Nous étions pendant ce temps entrés dans la maison pour savoir ce qui était arrivé, pourquoi il était passé à travers la glace. Debout dans la chambre de nos parents, nous le voyons caché sous une courtepointe et des couvertures supplémentaires, encore grelottant. Il nous regarde et nous dit que le traîneau et les provisions sont encore sur la glace, près de l’endroit où il a calé. Il me regarde et me fait signe. Je comprends : comme je suis l’aîné, c’est à moi de récupérer le traîneau et les provisions avant qu’eux aussi ne passent à travers la glace.

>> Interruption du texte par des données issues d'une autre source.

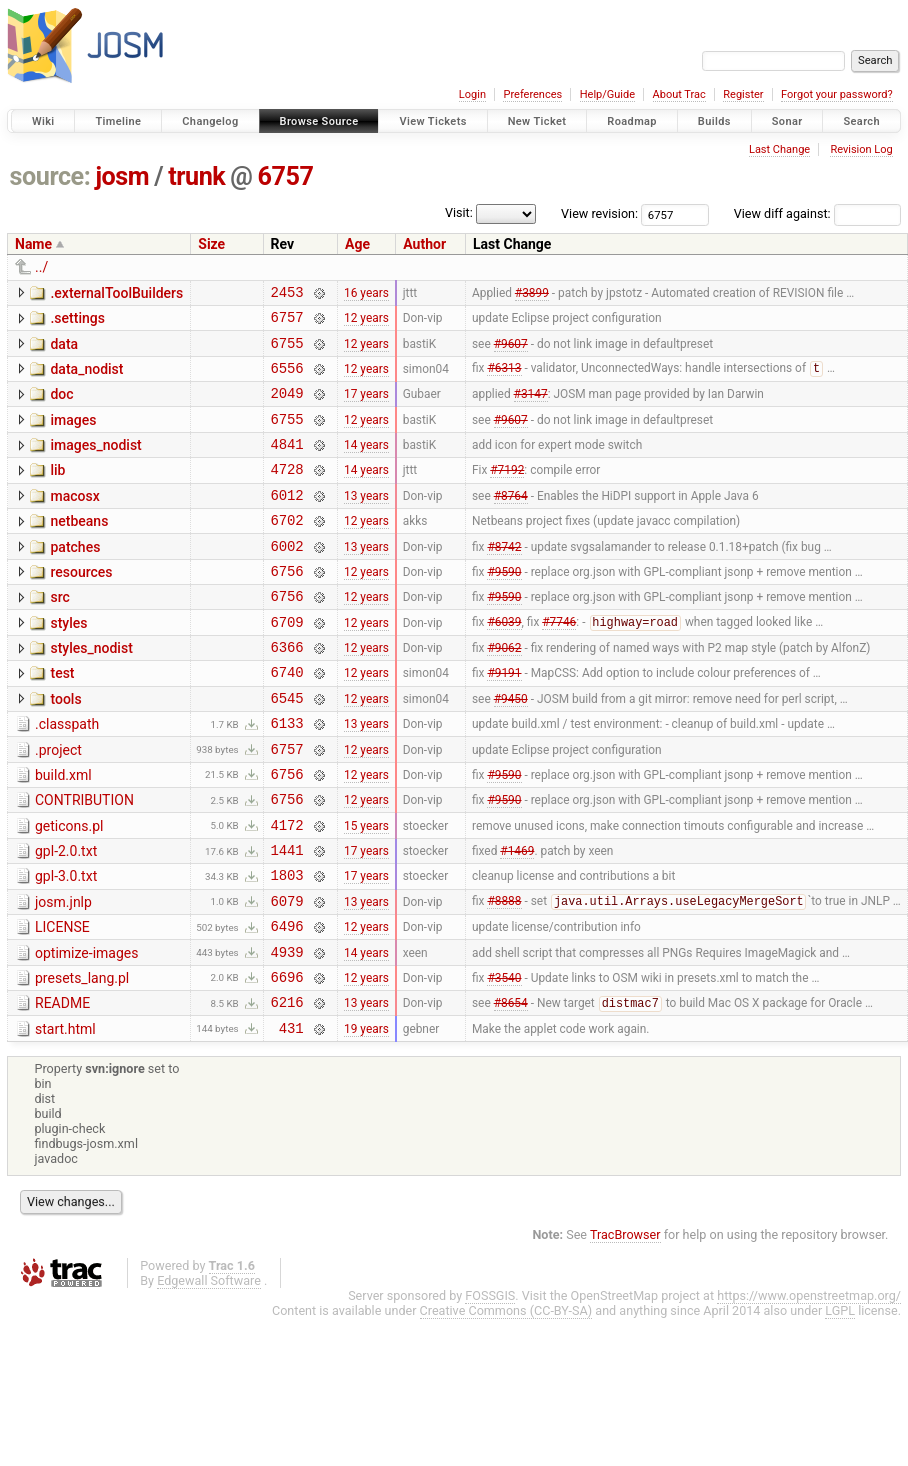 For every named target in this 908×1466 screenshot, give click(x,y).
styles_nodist (91, 690)
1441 (287, 918)
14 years (366, 465)
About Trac (679, 94)
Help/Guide (607, 94)
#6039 (504, 664)
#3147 (531, 408)
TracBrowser (625, 1324)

La journée est encore chaude. Mon parka est ouvert et je mets ma tuque dans une poche. Je n’en aurai pas besoin avant d’arriver sur la glace. Je descends rapidement le sentier dans la direction opposée à celle d’où mon père est arrivé en courant il y a quelques minutes. Je dois retourner à l’endroit sur la rive où ce matin il a trouvé de la glace suffisamment épaisse pour qu’elle soutienne son poids. Je sais que je dois arriver au traîneau aussi vite que possible pour l’empêcher de tomber dans l’eau avec toutes les provisions de la famille. Sans ces provisions supplémentaires, nous courons le risque de ne pas avoir beaucoup à manger si la débâcle printanière dure plus de deux ou trois semaines.

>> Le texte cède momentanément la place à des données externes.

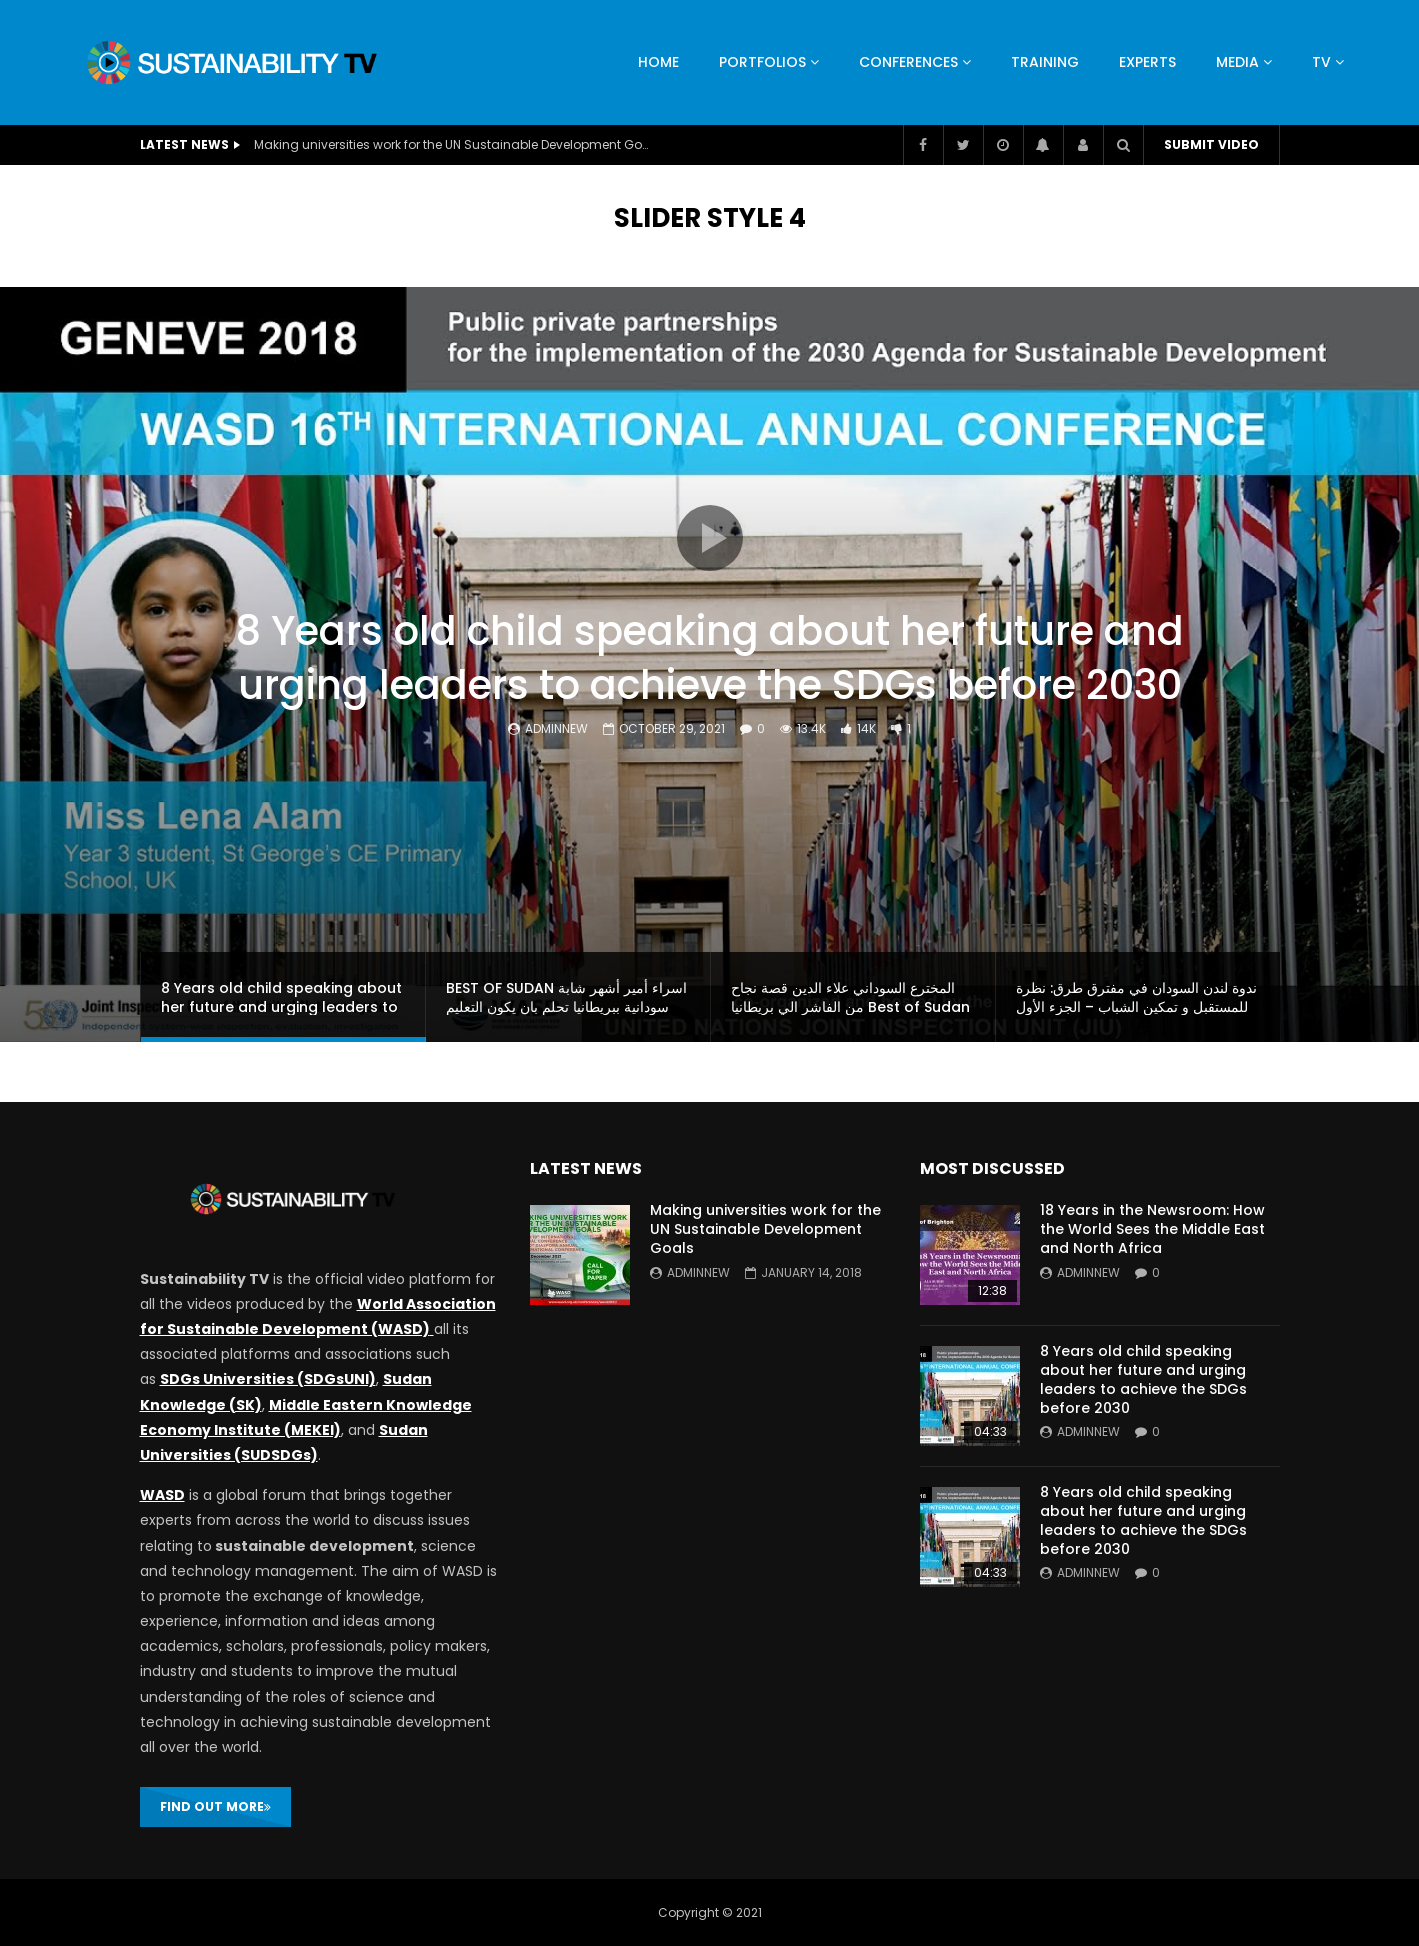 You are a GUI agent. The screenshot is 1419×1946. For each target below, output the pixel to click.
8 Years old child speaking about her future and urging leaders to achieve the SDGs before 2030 (710, 658)
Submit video (1211, 144)
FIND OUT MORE (215, 1806)
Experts (1147, 62)
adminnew (556, 728)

Bien que ce soit la fin de l’après-midi, le soleil brille toujours et il est toujours chaud. La glace sera plus molle maintenant qu’elle ne l’était il y a deux heures. Lorsque j’arrive finalement au madrier dont mon père s’est servi pour atteindre la glace plus épaisse et plus solide de la rive, je peux voir le traîneau chargé, immobile sur la glace à 200 mètres environ. La corde que mon père a utilisée pour le tirer repose à côté du trou en dents de scie qu’il a fait dans la glace lorsqu’il a calé. En traversant le madrier sur la glace solide, je sors ma tuque et je remarque un sillon de glace brisée qui va du traîneau jusqu’à la rive. Marchant lentement vers le traîneau, j’en comprends la raison.
Quand notre père est passé à travers la glace, elle était trop molle pour supporter son poids, de sorte que, lorsqu’il a essayé de remonter dessus, elle a simplement cédé. Pour atteindre la rive et ne pas mourir noyé ou gelé, il a dû la briser sur près de 200 mètres avec ses mains et son corps! J’imagine notre père, il n’y a pas plus d’une heure, tentant désespérément de briser la glace avec ses gants lourds et épais, essayant de trouver de la glace solide qui aurait pu le soutenir, et j’en frissonne.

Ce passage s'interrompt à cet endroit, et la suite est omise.